For the Mode of Presence does not belong to linguistic structure, nor does it permit the operation of linguistic structures within itself. When Presence occurs, the central position of the subject is loosened or dissolved; the Ego ceases to be the axis that organizes experience; judgment ceases to be the mechanism for the distribution of meaning; time no longer unfolds linearly; the Will loses its directionality and purposiveness.

In that singular instant, we do not "choose to believe" in an object, nor do we affirm a proposition. Rather, we inhabit a state of Passive Sustainment. Manifestation is not proven by us, but is present as a holistic Immanence; the subject is not cognizing, but is being enfolded by the manifestation. There exists no "cognitive relationship" constructed by judgment; there is only a non-objectifiable Presence.

Thus, an inescapable question arises: If the sustaining structure within Presence is entirely divorced from language, how do we identify this structure within the epistemological framework of the Linguistic Mode? How do we name a "cognitive-like relationship" that language cannot describe, the subject cannot dominate, and judgment cannot penetrate, yet which truly occurs?

At the point where language has no further room to retreat, we are forced to employ a symbolic term to indicate it: Faith.

It must be emphasized repeatedly:

  • Faith cannot be logically inferred, for logic requires an object, and in Presence, there are no objects.
  • Faith cannot be proven, for proof requires judgment, and in Presence, judgment is suspended.
  • Faith cannot be deduced, for deduction requires concepts, and in Presence, concepts no longer operate.

Logic belongs to the Linguistic Mode. Faith, however, refers to the Sustaining Relationship following the abdication of the Linguistic Mode. What is operative there is not argument, but Manifestation; not the subject's grasp, but the subject's Dissolution; not the organization of concepts, but Affective Intensity as the metric of manifestation. Consequently, Faith must not be understood as a "content of belief," but as a "state of being sustained by manifestation"—the minimal and only possible symbolic trace in language for that open structure formed after the subject makes way.

Faith, as a word, is merely a sectional marker of this sustaining state. It is inaccurate, for language always severs continuous manifestation. It is incomplete, for language cannot hold a holistic immanence. It is symbolic, for it does not equal Presence itself, but is merely a symbolic projection left by language at its own frontier.

This implies that when we encounter the word "Faith," we must not analyze it via the Linguistic Mode, nor seek a rigorous definition within logical or semantic systems.
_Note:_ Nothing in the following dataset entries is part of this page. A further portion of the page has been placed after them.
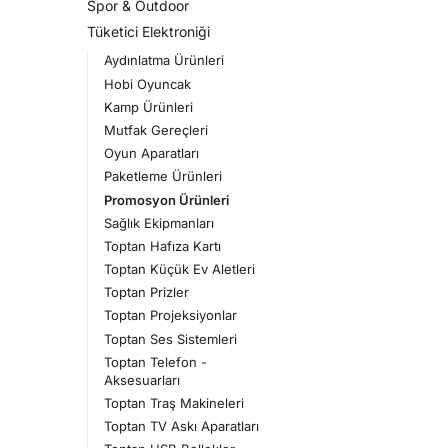
Spor & Outdoor
Tüketici Elektroniği
Aydınlatma Ürünleri
Hobi Oyuncak
Kamp Ürünleri
Mutfak Gereçleri
Oyun Aparatları
Paketleme Ürünleri
Promosyon Ürünleri
Sağlık Ekipmanları
Toptan Hafıza Kartı
Toptan Küçük Ev Aletleri
Toptan Prizler
Toptan Projeksiyonlar
Toptan Ses Sistemleri
Toptan Telefon -
Aksesuarları
Toptan Traş Makineleri
Toptan TV Askı Aparatları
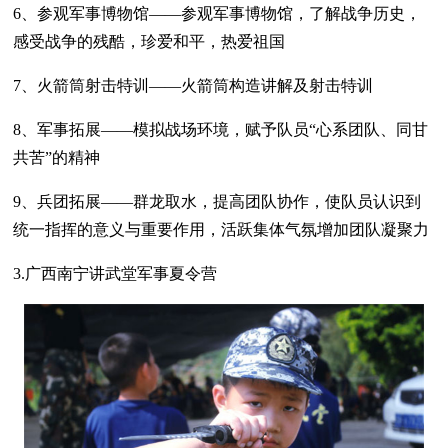
6、参观军事博物馆——参观军事博物馆，了解战争历史，
感受战争的残酷，珍爱和平，热爱祖国
7、火箭筒射击特训——火箭筒构造讲解及射击特训
8、军事拓展——模拟战场环境，赋予队员“心系团队、同甘
共苦”的精神
9、兵团拓展——群龙取水，提高团队协作，使队员认识到
统一指挥的意义与重要作用，活跃集体气氛增加团队凝聚力
3.广西南宁讲武堂军事夏令营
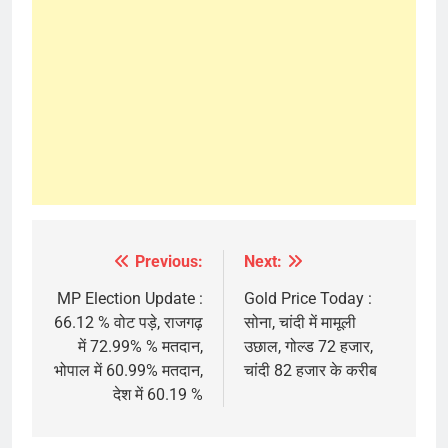
Previous:
Next:
Post
navigation
MP Election Update :
Gold Price Today :
66.12 % वोट पड़े, राजगढ़
सोना, चांदी में मामूली
में 72.99% % मतदान,
उछाल, गोल्ड 72 हजार,
भोपाल में 60.99% मतदान,
चांदी 82 हजार के करीब
देश में 60.19 %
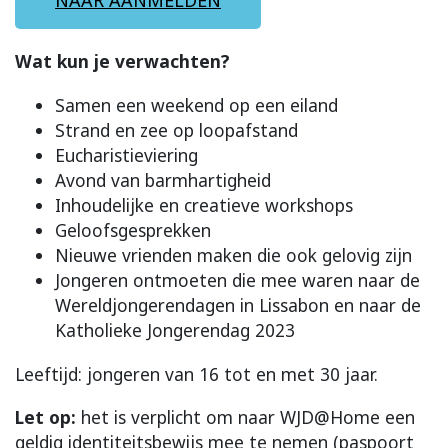
NAAR AANMELDEN
Wat kun je verwachten?
Samen een weekend op een eiland
Strand en zee op loopafstand
Eucharistieviering
Avond van barmhartigheid
Inhoudelijke en creatieve workshops
Geloofsgesprekken
Nieuwe vrienden maken die ook gelovig zijn
Jongeren ontmoeten die mee waren naar de
Wereldjongerendagen in Lissabon en naar de
Katholieke Jongerendag 2023
Leeftijd: jongeren van 16 tot en met 30 jaar.
Let op:
het is verplicht om naar WJD@Home een
geldig identiteitsbewijs mee te nemen (paspoort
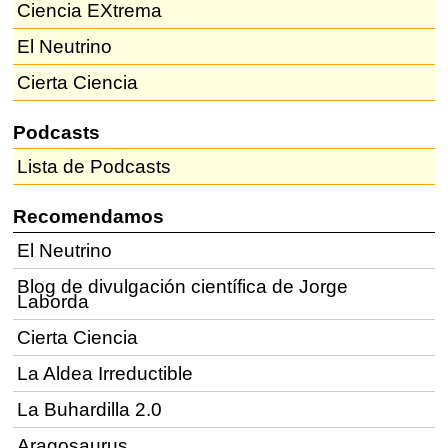
Ciencia EXtrema
El Neutrino
Cierta Ciencia
Podcasts
Lista de Podcasts
Recomendamos
El Neutrino
Blog de divulgación científica de Jorge
Laborda
Cierta Ciencia
La Aldea Irreductible
La Buhardilla 2.0
Aragosaurus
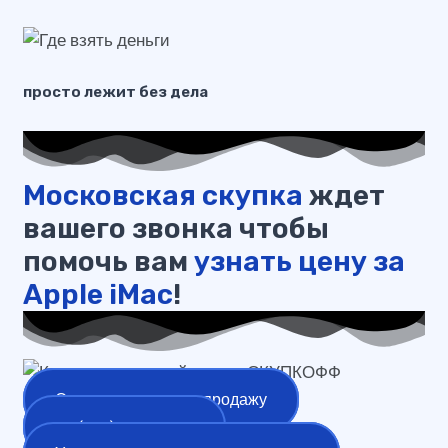
просто лежит без дела
Московская скупка
ждет
вашего звонка чтобы
помочь вам
узнать цену за
Apple iMac
!
Оставить заявку на продажу
+7 (977) 777-25-24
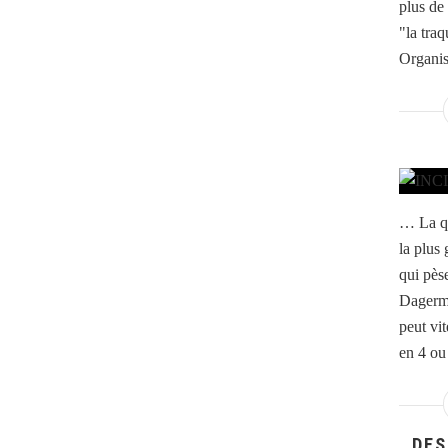
plus de
"la tra
Organis
… La qu
la plus 
qui pès
Dagerma
peut vit
en 4 ou 
DES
To do so is merely to allow language to reoccupy the center, which is precisely what renders Faith impossible. Faith is not for analysis, but for experience; not for proof, but for sustainment. It points not to an object, but to an Experiential Structure; not to the content of a proposition, but to a Mode of Consciousness.

Faith is the "un-propositional relationship" that epistemology must acknowledge upon reaching its own limit. It is the manner of sustaining that naturally manifests after language and the subject have abdicated. To "understand" faith, we cannot rely on language; to "experience" it, we must enter the Mode of Presence. And once Presence is entered, Faith is no longer what a word expresses, but the very manner of manifestation itself—a passive, non-objectifiable, non-judicative acceptance and induction.

Thus: Faith is a Trans-linguistic Cognitive Structure. It exists beyond the boundaries of language, yet can only be temporarily identified through linguistic traces. It cannot be derived through logic, but it can be experienced within Presence. It is not a product of logic, but the singular manner in which the subject can exist when Truth manifests.